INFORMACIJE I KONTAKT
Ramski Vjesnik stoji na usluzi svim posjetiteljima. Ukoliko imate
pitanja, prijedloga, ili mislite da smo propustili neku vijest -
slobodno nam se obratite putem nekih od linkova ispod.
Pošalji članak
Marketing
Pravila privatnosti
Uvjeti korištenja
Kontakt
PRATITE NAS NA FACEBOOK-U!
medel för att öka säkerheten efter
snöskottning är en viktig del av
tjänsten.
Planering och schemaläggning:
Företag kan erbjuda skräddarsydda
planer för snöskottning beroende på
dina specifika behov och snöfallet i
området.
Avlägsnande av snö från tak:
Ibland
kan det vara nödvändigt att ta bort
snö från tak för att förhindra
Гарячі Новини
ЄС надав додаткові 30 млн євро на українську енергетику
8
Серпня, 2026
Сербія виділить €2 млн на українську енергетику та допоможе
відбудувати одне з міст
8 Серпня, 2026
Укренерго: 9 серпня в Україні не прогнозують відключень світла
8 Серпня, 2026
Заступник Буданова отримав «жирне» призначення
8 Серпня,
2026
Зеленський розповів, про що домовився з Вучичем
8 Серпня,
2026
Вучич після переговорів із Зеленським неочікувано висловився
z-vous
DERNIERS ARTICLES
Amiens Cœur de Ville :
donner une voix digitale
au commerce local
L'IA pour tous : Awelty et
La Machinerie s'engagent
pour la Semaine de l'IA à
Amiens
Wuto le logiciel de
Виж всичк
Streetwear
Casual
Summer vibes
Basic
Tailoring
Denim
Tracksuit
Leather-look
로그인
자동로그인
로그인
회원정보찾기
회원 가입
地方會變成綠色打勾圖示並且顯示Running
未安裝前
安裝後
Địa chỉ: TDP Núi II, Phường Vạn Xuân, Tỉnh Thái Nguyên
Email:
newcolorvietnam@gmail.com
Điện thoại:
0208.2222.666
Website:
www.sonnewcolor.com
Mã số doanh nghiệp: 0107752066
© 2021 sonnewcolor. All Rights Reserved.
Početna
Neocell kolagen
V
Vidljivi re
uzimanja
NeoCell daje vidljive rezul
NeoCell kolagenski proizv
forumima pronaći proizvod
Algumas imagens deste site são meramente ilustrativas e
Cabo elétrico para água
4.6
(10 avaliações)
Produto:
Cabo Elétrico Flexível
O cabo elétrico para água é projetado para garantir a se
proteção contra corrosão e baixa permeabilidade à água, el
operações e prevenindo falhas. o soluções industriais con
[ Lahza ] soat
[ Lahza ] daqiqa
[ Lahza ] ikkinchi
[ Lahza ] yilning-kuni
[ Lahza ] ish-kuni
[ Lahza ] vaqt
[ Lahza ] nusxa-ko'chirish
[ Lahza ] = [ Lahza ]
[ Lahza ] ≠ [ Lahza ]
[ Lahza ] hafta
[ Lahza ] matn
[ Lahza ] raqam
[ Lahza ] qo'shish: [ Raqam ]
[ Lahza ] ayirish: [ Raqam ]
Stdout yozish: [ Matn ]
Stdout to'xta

* **Aim of the task**: Scan the material above for the string "från". Copy each line that holds it.

* **Answer for the task**:
Avlägsnande av snö från tak:
snö från tak för att förhindra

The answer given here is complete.